Teaching Large Groups & Education

First, China. 2007. 

It was one of my first teaching experiences, on a teaching visit to rural Southern China in the peak of summer. I was shocked to be given large classes of around 50-90 (!) students. 

Second, Pakistan. 2023. 

This summer, on a visit to the schools in Norther Pakistan, Chitral (see header photo), I saw classes with other 40 students in some of them. No tables. Just solo seats with a little fold out bit enough to place a notebook. 

Today: Cairo, Egypt. 

Fast forward to today’s training in Cairo city, where a common question kept surfacing: 

"With over 35, sometimes 40 students per class - how can we make teaching engaging, and not lose anyone’s attention in these scenarios? Especially when we can’t move the desks either - they’re fixed down and it would take too much time." 

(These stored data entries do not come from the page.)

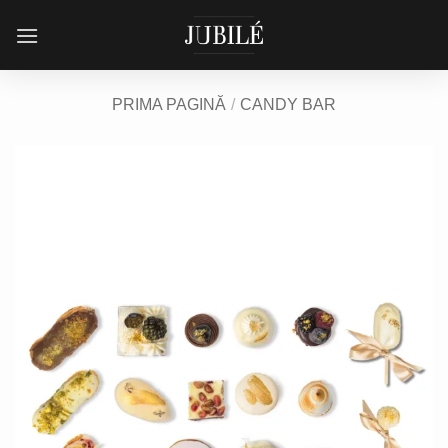
Skip
to
content
PRIMA PAGINĂ
/
CANDY BAR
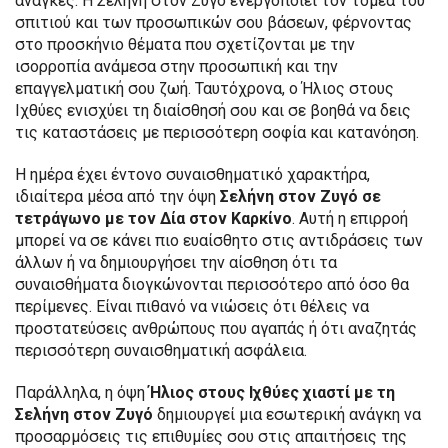
ανάγκες. Η Σελήνη στον Ζυγό ενεργοποιεί τον τομέα του
σπιτιού και των προσωπικών σου βάσεων, φέρνοντας
στο προσκήνιο θέματα που σχετίζονται με την
ισορροπία ανάμεσα στην προσωπική και την
επαγγελματική σου ζωή. Ταυτόχρονα, ο Ήλιος στους
Ιχθύες ενισχύει τη διαίσθησή σου και σε βοηθά να δεις
τις καταστάσεις με περισσότερη σοφία και κατανόηση.
Η ημέρα έχει έντονο συναισθηματικό χαρακτήρα,
ιδιαίτερα μέσα από την όψη
Σελήνη στον Ζυγό σε
τετράγωνο με τον Δία στον Καρκίνο
. Αυτή η επιρροή
μπορεί να σε κάνει πιο ευαίσθητο στις αντιδράσεις των
άλλων ή να δημιουργήσει την αίσθηση ότι τα
συναισθήματα διογκώνονται περισσότερο από όσο θα
περίμενες. Είναι πιθανό να νιώσεις ότι θέλεις να
προστατεύσεις ανθρώπους που αγαπάς ή ότι αναζητάς
περισσότερη συναισθηματική ασφάλεια.
Παράλληλα, η όψη
Ήλιος στους Ιχθύες χιαστί με τη
Σελήνη στον Ζυγό
δημιουργεί μια εσωτερική ανάγκη να
προσαρμόσεις τις επιθυμίες σου στις απαιτήσεις της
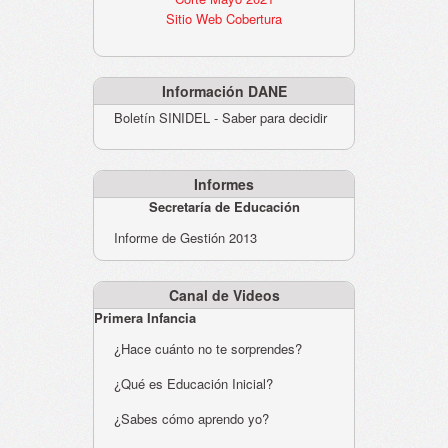
Sitio Web Cobertura
Información DANE
Boletín SINIDEL - Saber para decidir
Informes
Secretaría de Educación
Informe de Gestión 2013
Canal de Videos
Primera Infancia
¿Hace cuánto no te sorprendes?
¿Qué es Educación Inicial?
¿Sabes cómo aprendo yo?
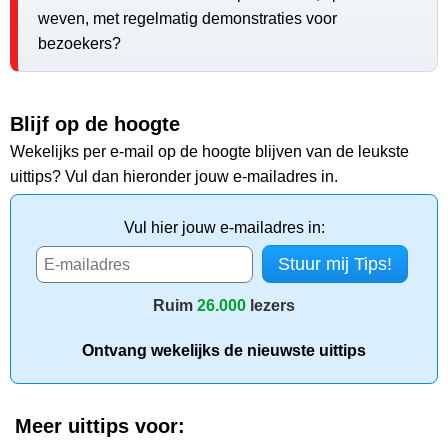
weven, met regelmatig demonstraties voor
bezoekers?
Blijf op de hoogte
Wekelijks per e-mail op de hoogte blijven van de leukste
uittips? Vul dan hieronder jouw e-mailadres in.
Vul hier jouw e-mailadres in:
Ruim
26.000
lezers
Ontvang wekelijks de nieuwste uittips
Meer uittips voor:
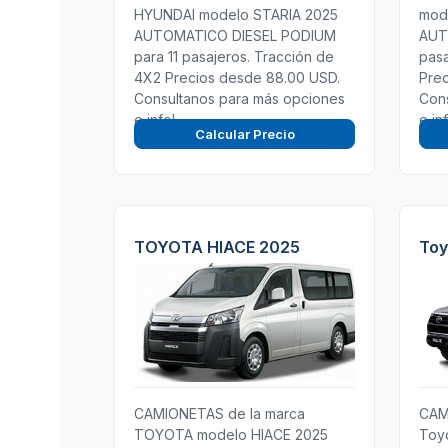
HYUNDAI modelo STARIA 2025
mod
AUTOMATICO DIESEL PODIUM
AUT
para 11 pasajeros. Tracción de
pasa
4X2 Precios desde 88.00 USD.
Prec
Consultanos para más opciones
Con
e info!
e in
Calcular Precio
TOYOTA HIACE 2025
Toy
CAMIONETAS de la marca
CAM
TOYOTA modelo HIACE 2025
Toyo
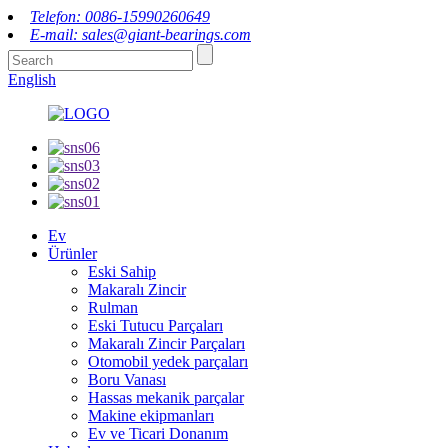
Telefon: 0086-15990260649
E-mail: sales@giant-bearings.com
English
Ev
Ürünler
Eski Sahip
Makaralı Zincir
Rulman
Eski Tutucu Parçaları
Makaralı Zincir Parçaları
Otomobil yedek parçaları
Boru Vanası
Hassas mekanik parçalar
Makine ekipmanları
Ev ve Ticari Donanım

The fact these three scenarios across different countries have a common issue of massive classes yet the same problem spans from 2007 to 2023 may take me on a spiral discussion about education in general. 

But we'll save that for another time. 

Let’s stick to the things I shared with these teachers:

1: Mindset - chin up, Sunny. 

I was not happy about my unexpected summer class size (one of them had about 90 in it!) in China when I taught there. But it wasn’t helpful to complain (even though I wasted energy doing so). The things I ended up learning to do in that experience in 2008 are still things I do when working with large groups even now. 

So firstly, acknowledging that this is a structure that is evidently not going to change any time soon, it’s better to face it, no complaints, and get creative despite the constraints. 

2: Variables - what can you change? 

Speaking of constraints - they are a friend of creativity. 

If you can’t move the desks, or the students, list out what you can move or leverage. For example:


The walls become very useful for sticking things around. 

I used to stick things under chairs or under the desks for added surprise. It’s fun to help get students to be ‘elected’ at random to take a role in an activity in their area of the room. There’s a moment of delight, and it’s fun to see a whole crowd trying to look under their seats!

Another one:


This is another space-defying leverage you have today where most students have smart phones. Today we did a, created on the spot to show how quickly we could brainstorm a topic getting everyone to contribute in a controlled manner. 

For me, the most compelling for these massive class scenarios, which I certainly didn’t have in rural China, is the hybrid / digital combo: using phones and digital to manage large groups and get everyone involved. 

3: What is the 'why'? 

In any group - even in a team as small as two (even one!), sharing the deeper ‘why’ behind the purpose of your class or subject helps give students the motivation to stay the course with you.

Your students need to know what their purpose is in this, and what’s at risk if they don’t join in.

Don’t take it for granted that all 40 students ‘just know’ why they’re there.


Pep talks are important. 

As Nietzsche said: “One who has a why can bear almost any how”.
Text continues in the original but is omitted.